Tavi et rien d’autre

À l’affiche de Manhattan Stories de Dustin Guy Defa, qui sort ce mercredi au cinéma, la jeune Tavi Gevinson débute au cinéma, mais pas dans la vie. À 11 ans, elle était déjà la petite fille préférée de l’Amérique. Mais comment passer de blogueuse mode à actrice respectée ? Elle raconte.
C’est Tavi.

L’année des 12 ans de Tavi Gevinson, en 2008, son père lui offre une nouvelle. Elle s’en souvient comme d’un petit livre pour enfants du nom de Claudine. Comme Tavi, Claudine a 12 ans ; comme Tavi, Claudine écrit un journal. Sa belle-mère le trouve et le publie, et le monde commence alors à s’intéresser à Claudine. Puis, la belle-mère raconte que c’est elle qui a écrit le journal. Et au lieu de nier, Claudine en a tellement marre d’avoir l’attention des médias braquée sur elle qu’elle laisse tout le monde croire que c’est en effet l’œuvre de sa belle-mère, et retourne dans son petit monde fait de jouets et de rêves d’enfants. Rétrospectivement, Tavi pense que ce n’est pas un hasard si son père lui a offert ce livre cette année-là: c’est aussi l’année où Tavi est devenue une star, et en a subi les conséquences. “Il voulait me dire que l’attention ne veut pas dire bonheur, et que je n’avais rien à prouver à personne.” Dix ans après, Tavi Gevinson a désormais tout à prouver à tout le monde, et elle est prête.

Alors que sort ce mercredi au cinéma Manhattan Stories, de Dustin Guy Defa, archétype de cinéma new-yorkais indépendant réussi, la jeune fille de 22 ans enchaîne les interviews promo. Ce n’est que son deuxième rôle au cinéma –après un petit rôle dans All About Albert en 2013– mais ce ne sont pas ses premières interviews. L’Amérique connaît Tavi Gevinson depuis qu’à 11 ans, elle est devenue la plus jeune des blogueuses mode invitée à tous les défilés de la Fashion Week. C’était un après-midi d’ennui de 2008. Chez sa copine Caroline, Tavi rencontre la grande sœur de celle-ci, une adolescente de 16 ans avec un placard bien rempli. Elle a aussi un blog de mode, qu’elle montre aux deux fillettes. Vivant dans une banlieue d’Oak Park, près de Chicago, qu’elle a parfois comparée au film Virgin Suicides, Tavi n’a pas franchement grand-chose de plus excitant à faire que de s’inscrire immédiatement sur Blogspot et de lancer sa propre page. “Alors voilà, je suis nouvelle ici. Récemment, je me suis beaucoup intéressée à la mode, je prévois de poster quelques photos mais pour l’instant je débute. Sincèrement votre, Tavi.” Ce sera son premier post : “Style Rookie” est né.
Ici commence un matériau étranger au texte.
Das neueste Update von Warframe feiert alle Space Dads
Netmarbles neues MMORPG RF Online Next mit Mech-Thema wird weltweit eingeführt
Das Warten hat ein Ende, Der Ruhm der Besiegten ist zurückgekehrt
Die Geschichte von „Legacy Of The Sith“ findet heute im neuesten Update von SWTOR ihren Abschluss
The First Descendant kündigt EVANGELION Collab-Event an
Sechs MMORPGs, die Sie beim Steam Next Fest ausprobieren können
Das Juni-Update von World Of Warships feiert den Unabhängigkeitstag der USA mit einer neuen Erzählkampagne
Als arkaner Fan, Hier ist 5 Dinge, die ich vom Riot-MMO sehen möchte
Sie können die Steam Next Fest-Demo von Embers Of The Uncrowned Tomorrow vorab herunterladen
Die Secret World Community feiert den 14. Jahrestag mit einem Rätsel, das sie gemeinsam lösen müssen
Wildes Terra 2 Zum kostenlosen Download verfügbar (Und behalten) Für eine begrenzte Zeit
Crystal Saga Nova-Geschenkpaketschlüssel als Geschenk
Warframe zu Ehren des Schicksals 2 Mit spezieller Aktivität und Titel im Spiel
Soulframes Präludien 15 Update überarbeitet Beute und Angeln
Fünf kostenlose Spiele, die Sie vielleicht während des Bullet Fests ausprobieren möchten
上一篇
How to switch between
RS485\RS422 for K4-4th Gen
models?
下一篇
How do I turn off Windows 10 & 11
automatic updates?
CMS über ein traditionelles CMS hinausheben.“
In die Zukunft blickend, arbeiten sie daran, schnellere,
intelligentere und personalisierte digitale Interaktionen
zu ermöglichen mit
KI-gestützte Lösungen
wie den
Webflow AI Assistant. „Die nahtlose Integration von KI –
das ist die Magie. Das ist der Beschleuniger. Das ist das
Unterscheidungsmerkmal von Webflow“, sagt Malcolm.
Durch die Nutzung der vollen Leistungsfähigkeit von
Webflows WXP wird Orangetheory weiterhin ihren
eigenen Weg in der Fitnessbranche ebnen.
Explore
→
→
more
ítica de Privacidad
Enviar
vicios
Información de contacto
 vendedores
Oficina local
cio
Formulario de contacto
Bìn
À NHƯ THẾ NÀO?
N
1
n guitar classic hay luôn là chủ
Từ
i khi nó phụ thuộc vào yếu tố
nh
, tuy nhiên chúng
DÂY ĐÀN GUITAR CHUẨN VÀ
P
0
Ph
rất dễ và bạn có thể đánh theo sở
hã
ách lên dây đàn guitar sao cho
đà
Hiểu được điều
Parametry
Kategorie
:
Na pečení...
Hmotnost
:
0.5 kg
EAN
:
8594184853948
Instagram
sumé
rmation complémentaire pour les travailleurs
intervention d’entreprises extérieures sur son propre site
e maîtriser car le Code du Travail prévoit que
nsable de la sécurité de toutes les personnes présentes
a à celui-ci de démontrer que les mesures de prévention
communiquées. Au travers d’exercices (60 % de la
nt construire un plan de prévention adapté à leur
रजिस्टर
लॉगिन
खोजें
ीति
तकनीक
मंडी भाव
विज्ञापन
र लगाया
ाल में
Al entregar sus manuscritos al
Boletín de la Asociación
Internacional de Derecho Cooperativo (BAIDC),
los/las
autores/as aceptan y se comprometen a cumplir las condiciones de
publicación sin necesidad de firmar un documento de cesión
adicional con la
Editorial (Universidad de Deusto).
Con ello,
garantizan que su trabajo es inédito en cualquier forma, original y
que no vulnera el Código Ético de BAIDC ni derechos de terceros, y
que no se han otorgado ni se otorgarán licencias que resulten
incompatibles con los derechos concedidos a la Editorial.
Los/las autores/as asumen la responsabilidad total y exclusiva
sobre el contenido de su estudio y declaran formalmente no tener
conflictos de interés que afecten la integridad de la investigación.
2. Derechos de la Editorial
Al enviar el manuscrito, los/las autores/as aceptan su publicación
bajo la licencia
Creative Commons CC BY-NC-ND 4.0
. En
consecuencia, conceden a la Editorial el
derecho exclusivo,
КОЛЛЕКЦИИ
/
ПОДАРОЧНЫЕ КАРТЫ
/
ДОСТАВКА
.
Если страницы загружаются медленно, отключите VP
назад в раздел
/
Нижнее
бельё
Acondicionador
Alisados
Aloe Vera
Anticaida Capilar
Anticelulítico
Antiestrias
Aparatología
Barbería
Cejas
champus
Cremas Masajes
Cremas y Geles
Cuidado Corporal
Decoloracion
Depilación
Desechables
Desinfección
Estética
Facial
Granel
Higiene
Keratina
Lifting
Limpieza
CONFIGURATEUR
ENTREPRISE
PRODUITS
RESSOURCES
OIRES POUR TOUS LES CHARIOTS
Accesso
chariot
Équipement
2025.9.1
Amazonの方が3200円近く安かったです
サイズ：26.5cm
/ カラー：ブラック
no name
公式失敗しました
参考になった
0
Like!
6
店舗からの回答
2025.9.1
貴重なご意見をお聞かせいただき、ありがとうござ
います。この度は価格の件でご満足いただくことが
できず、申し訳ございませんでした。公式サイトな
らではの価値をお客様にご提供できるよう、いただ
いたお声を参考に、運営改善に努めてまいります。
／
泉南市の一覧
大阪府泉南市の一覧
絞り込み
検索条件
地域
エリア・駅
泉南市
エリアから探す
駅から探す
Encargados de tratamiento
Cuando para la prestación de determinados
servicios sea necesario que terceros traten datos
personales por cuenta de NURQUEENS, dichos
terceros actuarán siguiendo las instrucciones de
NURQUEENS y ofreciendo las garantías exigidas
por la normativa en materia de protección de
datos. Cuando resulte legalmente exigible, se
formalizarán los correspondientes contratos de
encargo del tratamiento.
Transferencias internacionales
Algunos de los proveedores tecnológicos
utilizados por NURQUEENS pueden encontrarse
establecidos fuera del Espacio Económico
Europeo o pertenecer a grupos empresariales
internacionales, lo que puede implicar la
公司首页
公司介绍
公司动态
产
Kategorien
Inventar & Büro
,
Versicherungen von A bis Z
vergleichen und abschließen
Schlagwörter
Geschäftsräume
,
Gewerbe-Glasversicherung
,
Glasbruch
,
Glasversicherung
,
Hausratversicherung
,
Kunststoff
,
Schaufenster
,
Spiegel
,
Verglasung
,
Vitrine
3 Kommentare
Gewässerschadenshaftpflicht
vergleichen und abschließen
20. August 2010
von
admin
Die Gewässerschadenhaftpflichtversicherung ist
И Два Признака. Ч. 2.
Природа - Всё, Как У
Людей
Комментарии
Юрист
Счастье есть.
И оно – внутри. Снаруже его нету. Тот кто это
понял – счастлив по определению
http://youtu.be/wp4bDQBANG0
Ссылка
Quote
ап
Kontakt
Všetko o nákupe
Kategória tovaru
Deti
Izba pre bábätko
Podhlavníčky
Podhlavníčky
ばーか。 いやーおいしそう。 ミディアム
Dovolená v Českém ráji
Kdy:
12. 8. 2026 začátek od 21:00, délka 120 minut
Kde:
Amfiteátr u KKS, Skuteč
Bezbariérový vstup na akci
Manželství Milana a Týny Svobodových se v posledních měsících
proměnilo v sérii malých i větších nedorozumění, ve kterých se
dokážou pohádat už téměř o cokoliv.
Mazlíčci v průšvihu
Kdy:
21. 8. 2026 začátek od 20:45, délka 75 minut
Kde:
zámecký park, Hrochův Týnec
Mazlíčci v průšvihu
“À l’époque, j’avais l’impression que certains pensaient: ‘C’est scandaleux que ses parents la laissent venir aux défilés, elle devrait être au lycée.’ J’avais envie de répondre: ‘Les filles sur le podium ont le même âge que moi!’”

Les photos viendront bientôt: Tavi, dans son jardin, se prend seule à l’aide d’un trépied, sans sourire, dans des tenues de sa création, souvent des superpositions de vêtements colorés, accordant peu de cas aux motifs, saisons ou couleurs. Le tout ressemble régulièrement à un déguisement, mais démontre une culture de la mode rare pour une petite fille du Midwest américain. Tavi se met aussi à écrire des critiques des dernières collections de la Fashion Week et, surtout, raconte sa vie de jeune adolescente: les films et livres qu’elle découvre, ses après-midi avec ses copines. Le buzz est immédiat. Alors que Tavi Gevinson poste une vidéo d’elle en train de chanter (littéralement) les louanges de Rei Kawakubo, designeuse pour Comme des Garçons, celle-ci l’invite avec sa mère au Japon pour son nouveau défilé. En 2010, John Galliano la fait venir au sien avec son père, lors de la Fashion Week à Paris. Rapidement, son lectorat atteint les 50 000 lecteurs par jour. C’est le moment où le scepticisme gronde: on raconte qu’elle est forcément aidée par un adulte, qu’elle n’a peut-être même pas 12 ans, ou alors que tout cela n’est qu’un piège marketing orchestré par des parents en quête de fortune. Mais rien qui ne suffise à briser son ascension. La petite silhouette frêle de Tavi –son mètre cinquante et ses 14 ans– est devenue une vision habituelle des défilés new-yorkais. Bientôt, elle est invitée à interviewer les couturiers, à discuter avec Karl Lagerfeld, à s’asseoir au premier rang. Elle apparaît dans le New Yorker et le New York Times. Elle devient ce que l’on appelle une It-girl, mais miniature: quand elle a une peine de cœur, elle prend un avion pour débriefer avec Taylor Swift. En 2009, Teen Vogue lui décerne le titre d’“adolescente la plus chanceuse du monde”.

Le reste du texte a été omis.